Doctor John Green III
Founder of the Worcester Public Library

Dr. John Green, III was born in Worcester on April 19, 1784. From the age of 6 he lived in the brick mansion built by his father, Dr. John Green, II, at 248-254 Main Street (opposite Central Street), just south of his office and apothecary shop. In 1849, a forward thinking Dr. Green, III had gas lamps put in, and in 1862 a bathtub was installed, following the repeal of a Massachusetts law that made bathing unlawful. Dr. John Green, III died in this home in1864 at the age of 81.

Annexed to Dr. Green’s home, behind his apothecary shop, was an herb garden, and on Eden Street, an orchard for his beloved apple trees, which extended uphill to Harvard Street. This street was named for the college that gave him an honorary degree eight years after he began to practice medicine under his father’s tutelage in Worcester. In 1846 John Street, in that vicinity, was named for him. Green’s Lane, now Greenhill Parkway was named for the Green Family who settled there and later built a mansion on Green Hill.

Dr.
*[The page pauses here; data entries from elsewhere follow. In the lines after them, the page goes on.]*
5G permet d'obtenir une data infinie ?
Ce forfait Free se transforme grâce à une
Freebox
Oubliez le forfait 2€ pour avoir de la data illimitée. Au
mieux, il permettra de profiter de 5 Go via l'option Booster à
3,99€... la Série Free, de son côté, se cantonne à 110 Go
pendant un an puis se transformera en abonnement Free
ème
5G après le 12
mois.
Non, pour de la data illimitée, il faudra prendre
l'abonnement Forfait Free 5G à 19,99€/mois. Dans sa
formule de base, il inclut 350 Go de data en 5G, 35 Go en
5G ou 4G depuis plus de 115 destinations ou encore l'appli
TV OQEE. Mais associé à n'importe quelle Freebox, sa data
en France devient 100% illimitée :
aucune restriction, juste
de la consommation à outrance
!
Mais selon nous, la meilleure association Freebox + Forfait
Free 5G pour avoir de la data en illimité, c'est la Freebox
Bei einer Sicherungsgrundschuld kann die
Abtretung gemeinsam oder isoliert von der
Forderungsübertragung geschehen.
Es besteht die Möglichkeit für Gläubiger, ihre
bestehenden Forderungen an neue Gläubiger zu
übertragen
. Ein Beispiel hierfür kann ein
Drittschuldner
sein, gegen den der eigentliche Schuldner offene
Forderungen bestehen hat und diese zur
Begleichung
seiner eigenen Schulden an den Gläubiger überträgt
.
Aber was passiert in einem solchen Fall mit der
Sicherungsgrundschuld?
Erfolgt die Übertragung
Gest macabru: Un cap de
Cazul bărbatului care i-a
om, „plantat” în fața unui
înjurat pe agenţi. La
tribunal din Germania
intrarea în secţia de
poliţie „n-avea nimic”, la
Green’s early medical training was with his father. He did attend Brown University and later, in 1827, was awarded honorary degrees in medicine from both Harvard University and Brown University. He was the third generation of doctors to serve the people of Central Massachusetts. Dr. Green married Dolly Curtis, who died young and without children. He never remarried and continued to serve the people of Worcester until his death.
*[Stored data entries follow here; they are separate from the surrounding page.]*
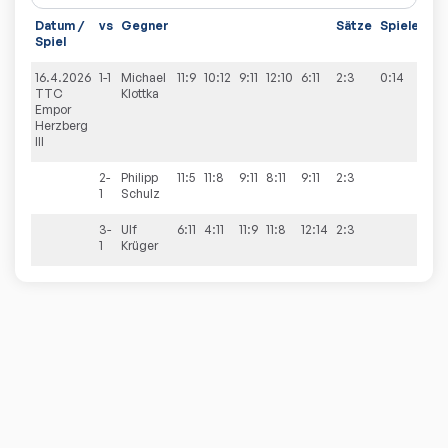
Datum /
vs
Gegner
Sätze
Spiele
Spiel
16.4.2026
1-1
Michael
11:9
10:12
9:11
12:10
6:11
2:3
0:14
TTC
Klottka
Empor
Herzberg
III
2-
Philipp
11:5
11:8
9:11
8:11
9:11
2:3
1
Schulz
3-
Ulf
6:11
4:11
11:9
11:8
12:14
2:3
1
Krüger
Stephen Salisbury once said of him, that his patients seem convinced that Divine Providence committed their lives to Dr. Green.

He is described as a striking figure, six feet tall, slight and stooping; eyes keen and observing. A small portrait of the young Dr. Green, painted in his 30s, hangs in the Worcester Public Library’s Board Room. The local newspaper wrote: “Not to have seen him under his brown broad-brimmed, soft felt hat as he rolled from side to side in that old gig was to miss one of the most striking institutions of Worcester,” and “The doctor’s gig, which has long been one of the 'institutions' of Worcester, and the characteristic dress and manner, the sight of which acted as tonic to the afflicted for nearly half a century.” (Mass. Spy October 18, 1865)

A larger portrait of an older Dr. Green hangs at the Tower Hill Botanic Garden, in Boylston, MA, in honor of his service as the first President of the Worcester County Horticultural Society and as a founding member of that organization. For him “horticulture was a special joy.” This portrait originally hung at Horticultural Hall in Worcester, now the home of the Worcester Historical Society.

In 1862, Dr. John Green was honored to be the first to cross the new causeway built over Lake Quinsigamond, replacing the old floating bridge that connected the Boston Post Road between Worcester and Shrewsbury. Doctor Green reportedly also owned a bathhouse on the lake and enjoyed rowing there as well. “At half past two yesterday afternoon Dr. John Green was first to cross the new road in his carriage. In honor of the event he furnished some refreshments to all the laborers present.” (Daily Spy June 28, 1862)

WORCESTER PUBLIC LIBRARY

Books and book collections were Dr. John Green, III's passion. The first books he purchased, as a student at Brown University, were the three volume set “Chambers Cyclopedia.” Dr. Green, II, his father, was quoted at the time as saying that it “looks like John is going pretty heavily into books.” He (Dr. Green, III) made purchases as opportunity offered on a well digested plan, so that his collection gradually developed itself in such proportions, that he was satisfied to open its treasures to the public in his lifetime.

During his lifetime he used at least four different bookplates. The oldest is labeled “Dr. John Green, physician, dentist, surgeon, apothecary and man-midwife,” with a border of 85 tiny drawings of skull and crossbones.

In 1855 Dr. Green gave 5,000 volumes of his extensive book collection to the Worcester Lyceum on a 5-year loan. As this loan period was about to expire in November of 1859, Dr. Green made known to the Directors of the Lyceum and to the Mayor of the City, his desire to endow a public library. The original donation of these 5,000 volumes and his promised donation of the remainder of his collection, over 7,000 additional volumes (valued at over $10,000) to the City of Worcester, was with the condition that the City “erect a suitable library building.” The new library was to hold these books “in trust for the free use of the citizens and public forever as a library of consultation and reference.”

The Library was established on December 23, 1859. The last of the books, which came to the new Worcester Public Library upon Dr. Green’s death in 1864, brought the total number of books to 12,000 volumes. In his will, Dr. Green left $30,000 to the City of Worcester as "an endowment for a department created by him in that institution." At his death Dr. John Green’s estate was valued at $175,000. The Dr. Green collection is now housed in the closed stacks of the Worcester Public Library.

"This Library (Worcester Public Library) is his offspring and his gift to all the people of Worcester."